If I asked ten clients “what is a good rate of return?”, I’d probably get a wide range of answers. “What is your rate of return?” is a common question I am asked when getting acquainted with someone we may work with.
There is no single, correct answer to either question. A “good rate of return” is dependent on many factors and typically cannot be guaranteed; Financial objective(s), Investment Risk tolerance, Liquidity tolerance, investment allocation, a client’s values and personal situation, may all impact what would be a “good rate of return”.
Once a portfolio is constructed, based on these various factors, then the real world happens! Wars, Recessions, Geopolitical events, Changes to tax code or investment laws, Natural disasters, etc. The correct answer to the question “what is a good rate of return?” is very specific to the individual/family situation, and then is relative to portfolio performance in the real world for similar investments/portfolios. No financial professional or firm can predict the future, so even answering the question “what is your rate of return?” could be deemed misleading, or promissory, to an Securities and Exchange Commission (SEC) regulator.

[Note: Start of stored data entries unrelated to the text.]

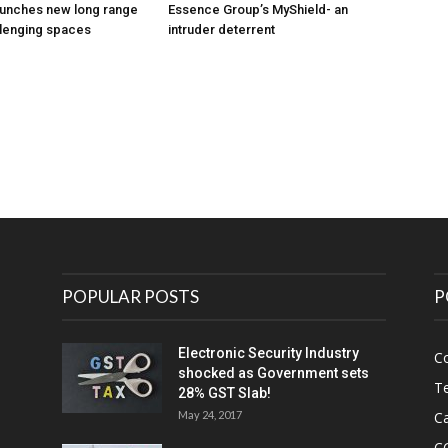
unches new long range
Essence Group’s MyShield- an
llenging spaces
intruder deterrent
POPULAR POSTS
P
Electronic Security Industry
C
shocked as Government sets
Te
28% GST Slab!
May 24, 2017
Ca
C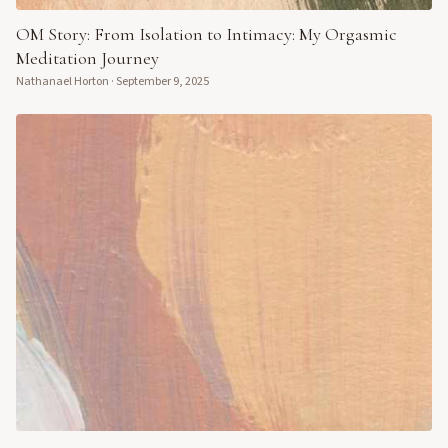
OM Story: From Isolation to Intimacy: My Orgasmic
Meditation Journey
Nathanael Horton
·
September 9, 2025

Your client experience and rate of return must be experienced and is determined by looking backward. You also have the disclosure with nearly everyinvestment “past performance does not guarantee future results or performance”. This can be a challenge for people to understand and accept, as most people want certainty.
None of us enjoy seeing the stock market go down, but as it goes down, with history as a guide we may expect higher forward returns. This is more historical fact, than a silver lining! To bring this post full circle, you get to decide how much stock market risk you want in your portfolio. This may be 100%, 0%, or somewhere in between. Yep, there is no boilerplate answer to the question, “what is a good rate of return?” --- unless you choose a boilerplate firm offering a “one size fits all” portfolio.